Matrix Zmartwychwstania na kolejnym zwiastunie
Ciekawe. Mamy starego Neo wydostającego się z kokonu! I brodatego Merowinga!
Coś czuję, że na jednym seansie w kinie się nie skończy, bo za pierwszym razem nikt nie będzie wiedział o co tam chodziło.
Czuję, że to będzie zajebisty film i gruuuuuuba dawka mieszającego w głowie lore. Maszyny toczące ze sobą wojnę, motyw deja vu, symulacja w symulacji. Wygląda na to, że "real world" z trylogii to też tak naprawdę symulacja, innego poziomu. Jest mnóstwo teorii związanych z każdym szczegółem trailerów które wyszły do tej pory i wszystko to rozsadza czaszkę. Wierzę, że to będzie świetny seans i nie mogę się doczekać.
Dawno już żadne trailer nie wywarł na mnie takiego wrażenia. Zobaczymy co z tego wyjdzie, ale uwielbiam uniwersum Matrixa i czekam na premierę, jest hype.
Zobaczymy, albo wyjdzie super film, albo kaszanka, która fanów wkurzy.

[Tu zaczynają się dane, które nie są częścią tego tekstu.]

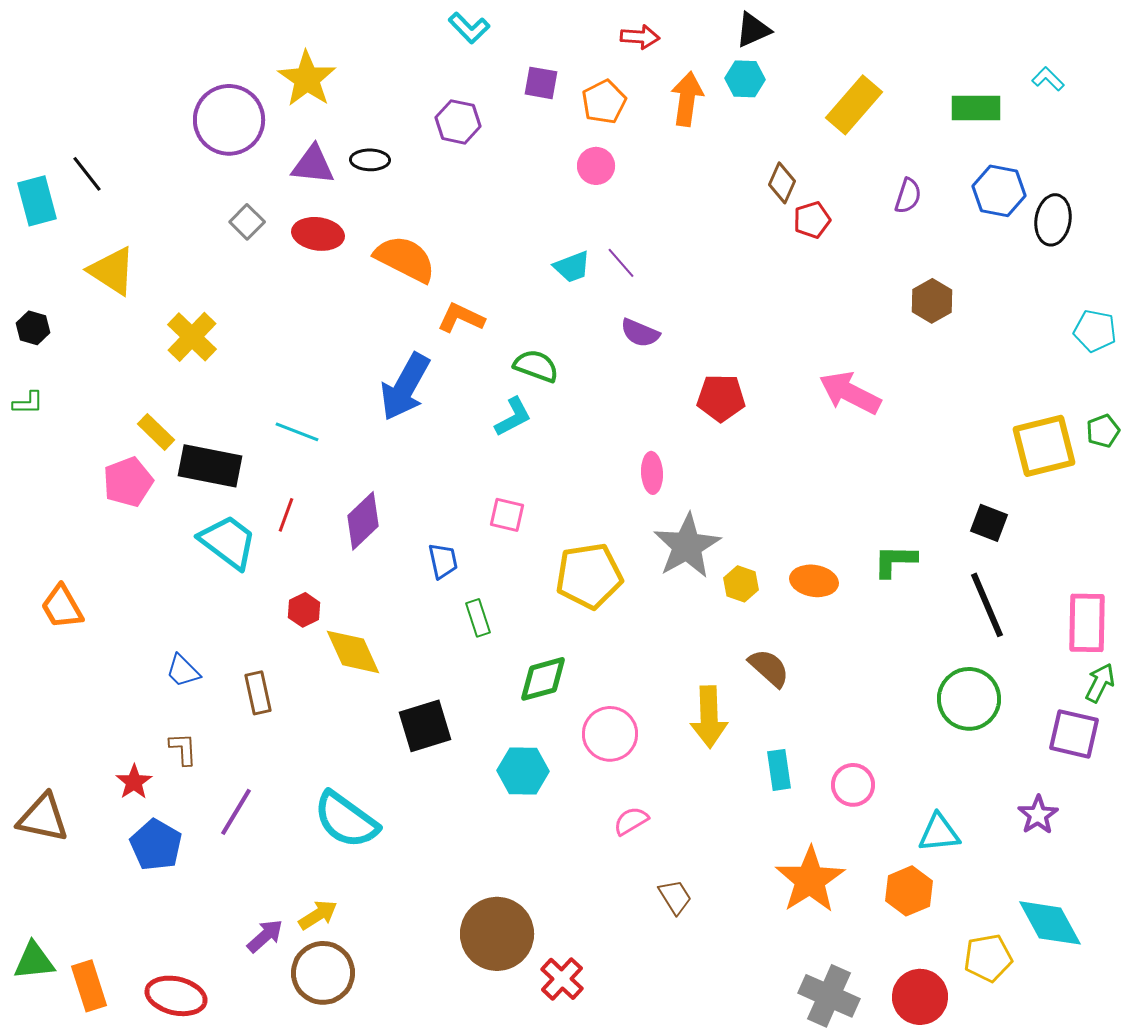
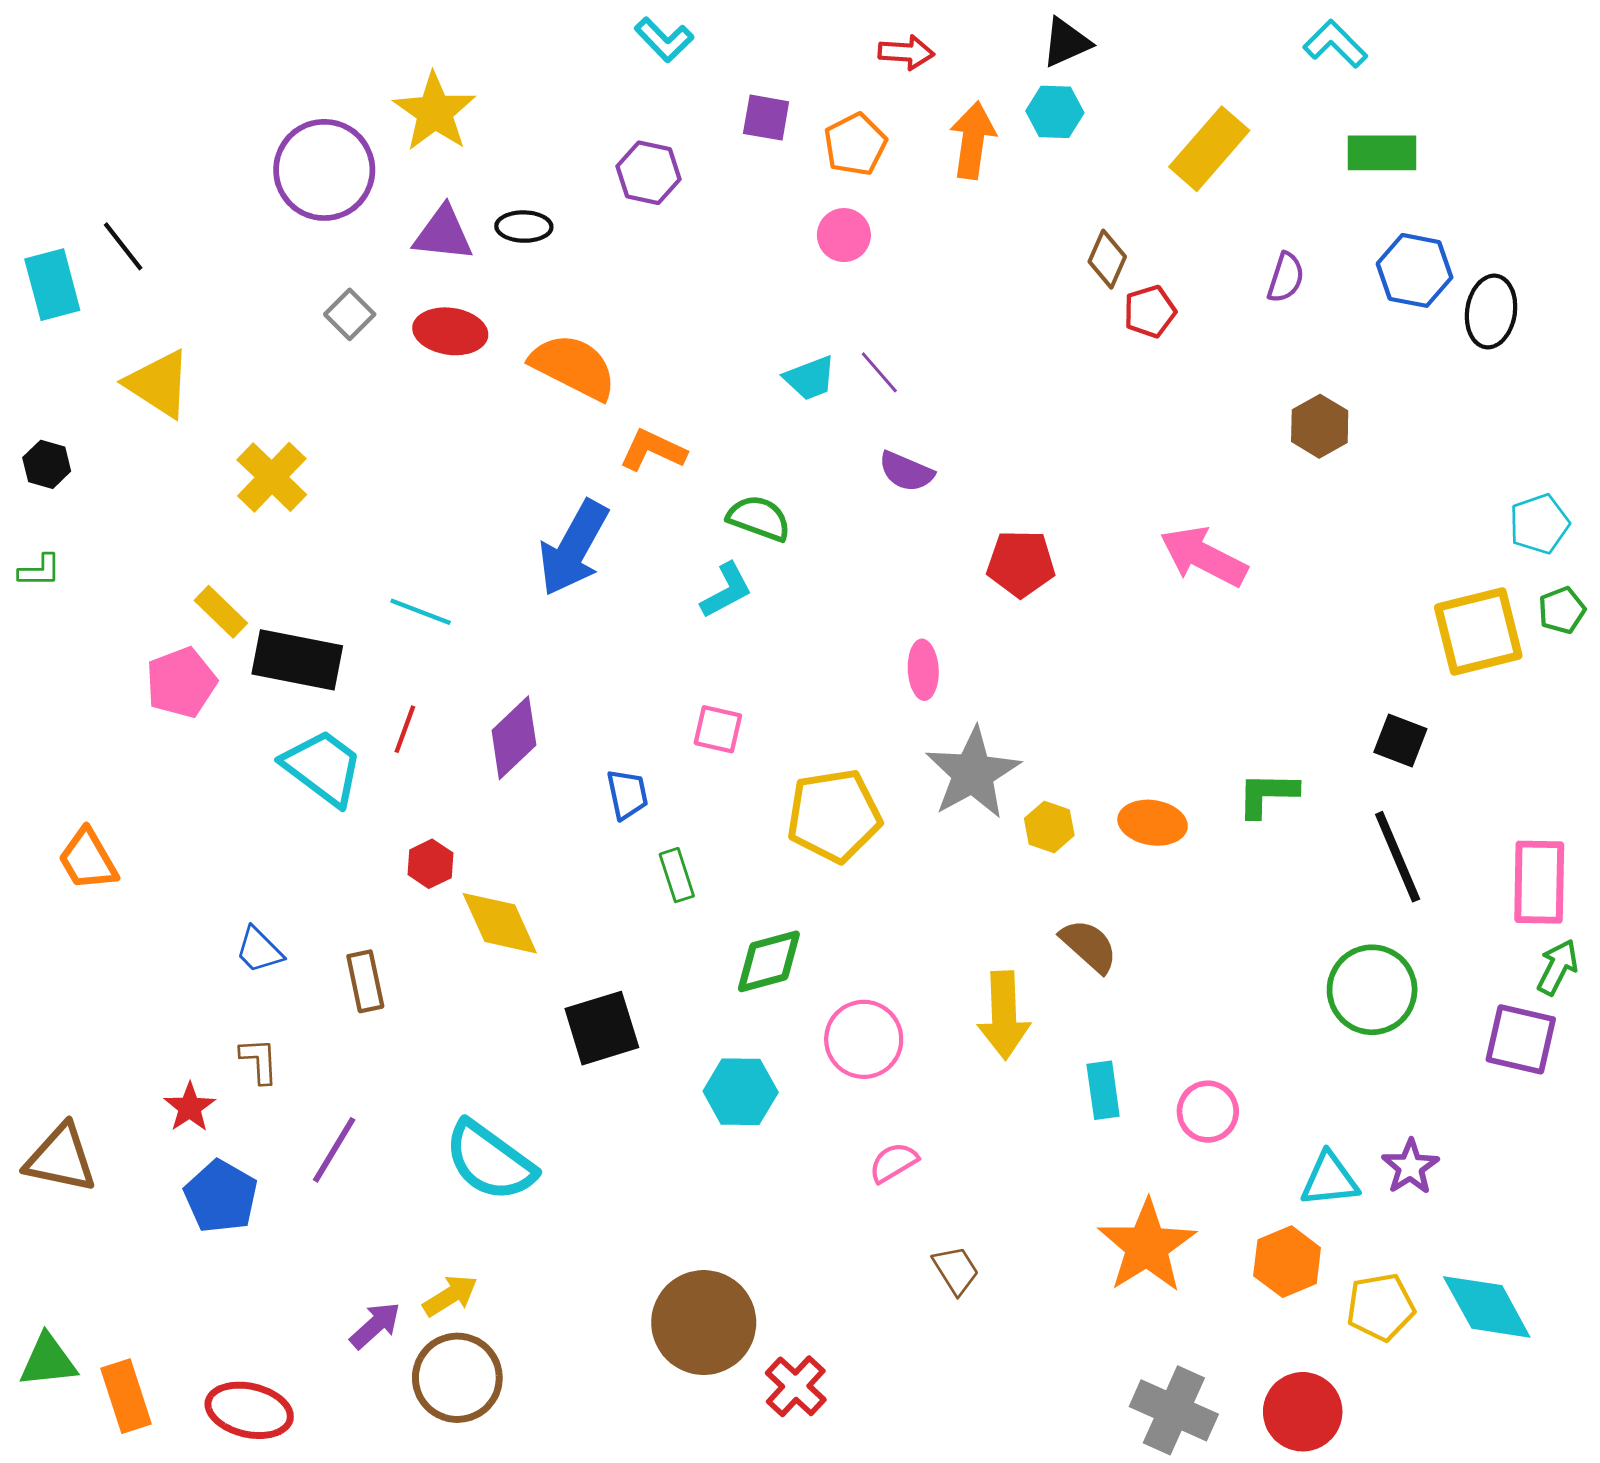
cyan L-shape: (1048, 79) -> (1335, 44), moved, size x1.4
cyan pentagon: (1095, 331) -> (1539, 524), moved, turned -30
purple star: (1038, 815) -> (1410, 1167), moved
yellow pentagon: (988, 958) -> (1381, 1307), moved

A ja w przeciwieństwie do kolegów wyżej jestem niestety sceptycznie nastawiony. Nowy trailer nie pokazał nic ciekawego, prócz faktu, że twórcy mocno grają na nostalgii, obawiam się klapy nic nie wnoszącej do uniwersum, odcinania kuponów na 30 latkach wychowanych na pierwszym Matrixie. Obym się mylił.